Yeah. Because Alpha was a place like, in the morning you get up an’ you’d get a lot of drillin’, yunno, in the mornings. Then you’d do music in the morning, and then they have breakfast time. But Alpha was always a place where you’d have to get up early in the morning and excercise. A kinda drillin’ like, in the early mornin’ until breakfast time, as well as music.

So you had to learn a trade there, that was part of the schedule.
Well, I was learnin’ printin’ and bookbinding, and sometimes they used to have an agricultural section. So we used to do… for the eight hours a day, we used to go an’ do a bit of gardenin’ in the morning, or school in the morning, and music in the afternoon. So you only get half-day of each, the t’ing you’re doing, yunno. It wasn’t a whole day education or nutten, jus’ half-day.

What was the cause that you chose the ‘blowing in the wind’ instrument, it was only because of Don’s influence?
Well, Drummond was me friend, like. Me always strive fe get inna the band, yunno, but it never happen so easy to… it took a long time. But when them tek me in the band, I never even get to play a trombone, they used to give me cornette to play, and euphonium. Miscellaneous instruments I used to play.
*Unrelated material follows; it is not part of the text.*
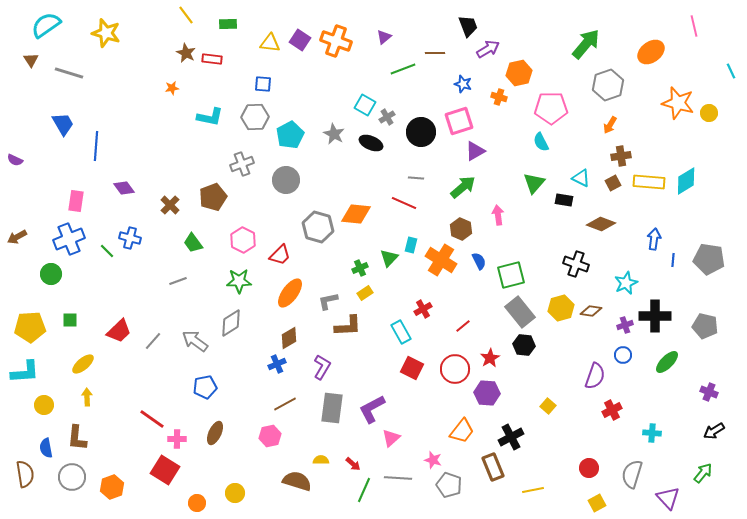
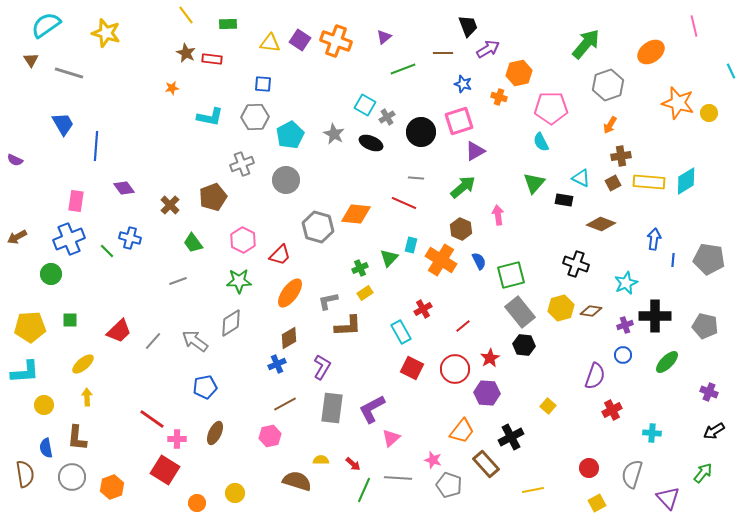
brown line at (435, 53): moved 8 px right
brown rectangle at (493, 467): moved 7 px left, 3 px up; rotated 20 degrees counterclockwise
What type of music did you listen to in those days?
We used to listen a lot of Cuban, Cuban music used to come on the Jamaican radio all the time, it was Cuban music and…

Things like merengue.
Yes, and American music as well. What we used to play in school was directly classical, European classical music. So that’s all we used to do, we study scales an’ hearing and classical music. That’s all.

How do you look back on those days at Alpha now, are you thankful for the opportunity you got and the education itself, or there’s not too fond memories of being there, as the institution it was?
Yeah, well, I’m very thankful for what I got from Alpha. There were times when I really wasn’t happy in Alpha, but…

Because of…?
Well, different t’ings, yunno, punishments and whatever, because maybe I used to go out a street every day, and I used to go by the seaside every day and go swim, an’ sometime when I come back in me head wet so they thought I was there, so…

Discipline.
Yeah, yeah – discipline, strong. The kinda discipline with dem people fe learn music really good, yunno. So I’m happy for that trainin’ I got in Alpha, studyin’ for life in other words.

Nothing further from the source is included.